Medulloblastoma and other central nervous system (CNS) embryonal tumors may begin in embryonic (fetal) cells that remain in the brain after birth.

These tumors tend to spread through the cerebrospinal fluid (CSF) to other parts of the brain and spinal cord.

Medulloblastoma and other CNS embryonal tumors may be malignant (cancer) or benign (not cancer). Most of the tumors in children are malignant. Malignant brain tumors are likely to grow quickly and spread into other parts of the brain. When a tumor grows into or presses on an area of the brain, it may stop that part of the brain from working the way it should. Benign brain tumors grow and press on nearby areas of the brain. They rarely spread to other parts of the brain. Both benign and malignant brain tumors can cause signs or symptoms and need treatment.

Although cancer is rare in children, brain tumors are the second most common type of childhood cancer, after leukemia. This summary is about the treatment of primary brain tumors (tumors that begin in the brain). For information about the different types of brain and spinal cord tumors, see the PDQ summary on Childhood Brain and Spinal Cord Tumors Treatment Overview.

Brain tumors occur in both children and adults. Treatment for adults may be different from treatment for children. See the PDQ summary on Adult Central Nervous System Tumors Treatment for more information on the treatment of adults.
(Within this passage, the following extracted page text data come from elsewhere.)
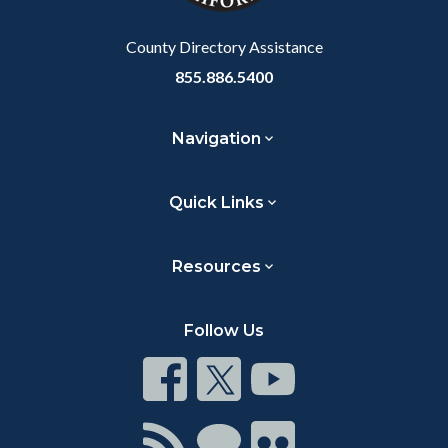
Body
County Directory Assistance
855.886.5400
Navigation
Quick Links
Resources
Follow Us
Connect
Connect
Connect
on
on
on
Facebook
Twitter
Youtube
Connect
Connect
Connect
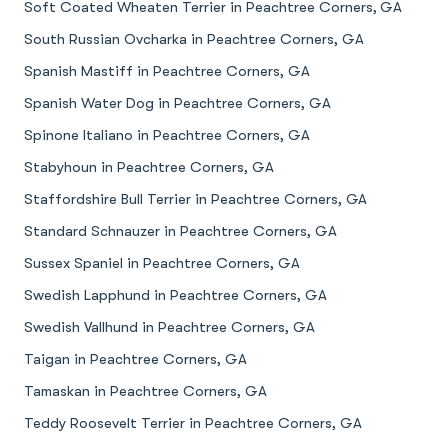
Soft Coated Wheaten Terrier in Peachtree Corners, GA
South Russian Ovcharka in Peachtree Corners, GA
Spanish Mastiff in Peachtree Corners, GA
Spanish Water Dog in Peachtree Corners, GA
Spinone Italiano in Peachtree Corners, GA
Stabyhoun in Peachtree Corners, GA
Staffordshire Bull Terrier in Peachtree Corners, GA
Standard Schnauzer in Peachtree Corners, GA
Sussex Spaniel in Peachtree Corners, GA
Swedish Lapphund in Peachtree Corners, GA
Swedish Vallhund in Peachtree Corners, GA
Taigan in Peachtree Corners, GA
Tamaskan in Peachtree Corners, GA
Teddy Roosevelt Terrier in Peachtree Corners, GA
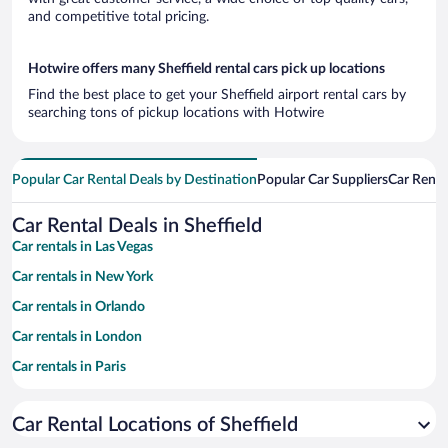
and competitive total pricing.
Hotwire offers many Sheffield rental cars pick up locations
Find the best place to get your Sheffield airport rental cars by
searching tons of pickup locations with Hotwire
Popular Car Rental Deals by Destination
Popular Car Suppliers
Car Renta
Car Rental Deals in Sheffield
Car rentals in Las Vegas
Car rentals in New York
Car rentals in Orlando
Car rentals in London
Car rentals in Paris
Car rentals in Cancun
Car Rental Locations of Sheffield
Car rentals in Miami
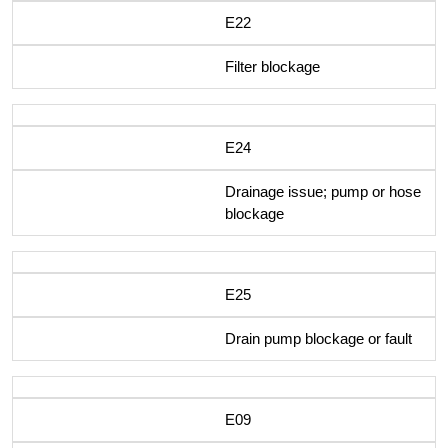
E22
Filter blockage
E24
Drainage issue; pump or hose
blockage
E25
Drain pump blockage or fault
E09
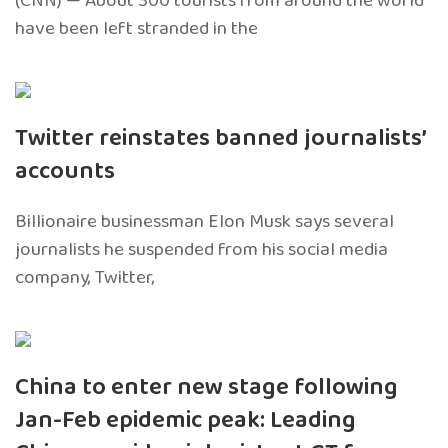
(CNN) — About 300 tourists from around the world
have been left stranded in the
Twitter reinstates banned journalists’
accounts
Billionaire businessman Elon Musk says several
journalists he suspended from his social media
company, Twitter,
China to enter new stage following
Jan-Feb epidemic peak: Leading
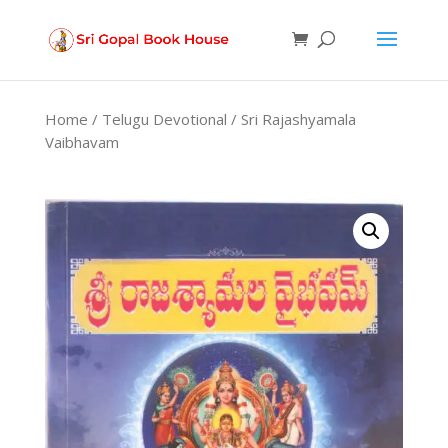
Products
search
Home
/
Telugu Devotional
/ Sri Rajashyamala
Vaibhavam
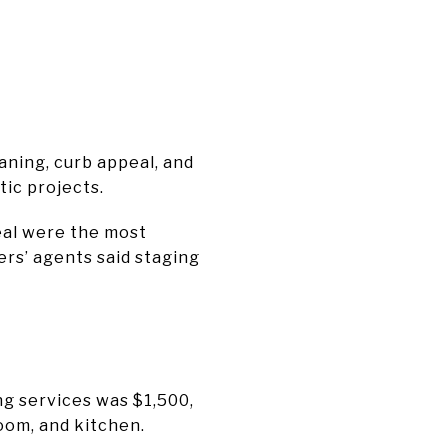
aning, curb appeal, and
tic projects.
eal were the most
rs’ agents said staging
g services was $1,500,
oom, and kitchen.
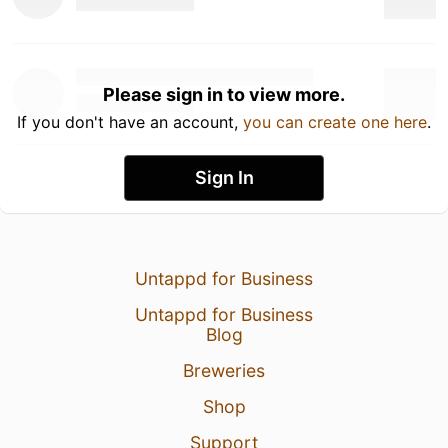
Please sign in to view more.
If you don't have an account,
you can create one here
.
Sign In
Untappd for Business
Untappd for Business
Blog
Breweries
Shop
Support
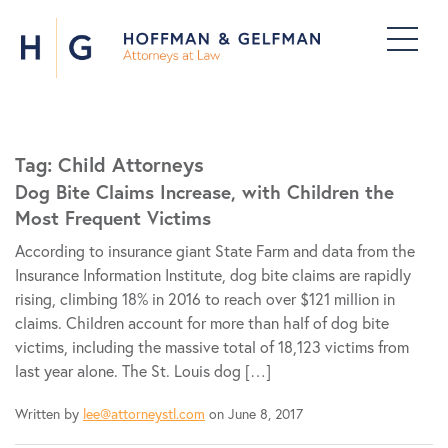
Tag:
Child Attorneys
Dog Bite Claims Increase, with Children the
Most Frequent Victims
According to insurance giant State Farm and data from the
Insurance Information Institute, dog bite claims are rapidly
rising, climbing 18% in 2016 to reach over $121 million in
claims. Children account for more than half of dog bite
victims, including the massive total of 18,123 victims from
last year alone. The St. Louis dog […]
Written by
lee@attorneystl.com
on June 8, 2017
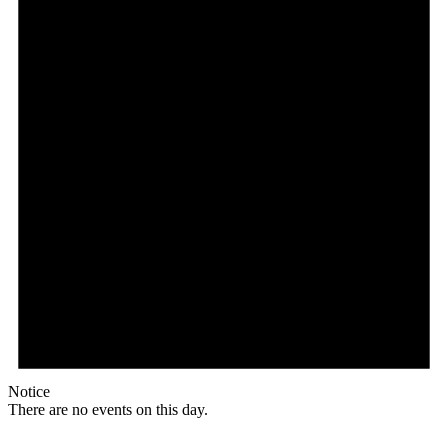
Notice
There are no events on this day.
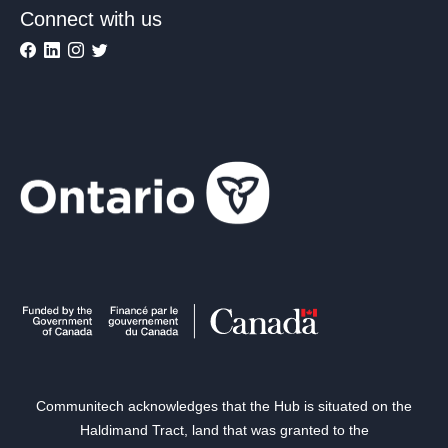
Connect with us
Communitech acknowledges that the Hub is situated on the
Haldimand Tract, land that was granted to the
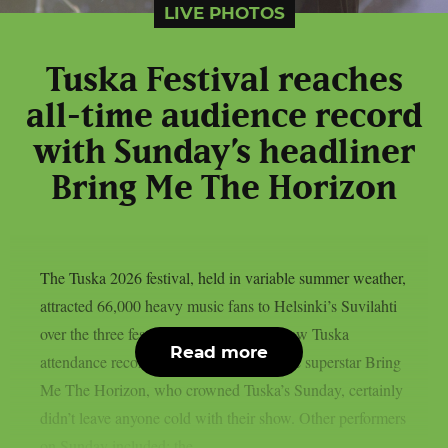
LIVE PHOTOS
Tuska Festival reaches
all-time audience record
with Sunday’s headliner
Bring Me The Horizon
The Tuska 2026 festival, held in variable summer weather,
attracted 66,000 heavy music fans to Helsinki’s Suvilahti
over the three festival days, which is a new Tuska
Read more
attendance record. The English metalcore superstar Bring
Me The Horizon, who crowned Tuska’s Sunday, certainly
didn’t leave anyone cold with their show. Other performers
on Sunday included: the...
The treatment of metastatic brain tumors, which begin in other parts of the body and spread to the brain, is not discussed in this summary.

There are different types of CNS embryonal tumors.

Drawing of the inside of the brain showing ventricles (fluid-filled spaces), choroid plexus, hypothalamus, pineal gland, pituitary gland, optic nerve, brain stem, cerebellum, cerebrum, medulla, pons, and spinal cord.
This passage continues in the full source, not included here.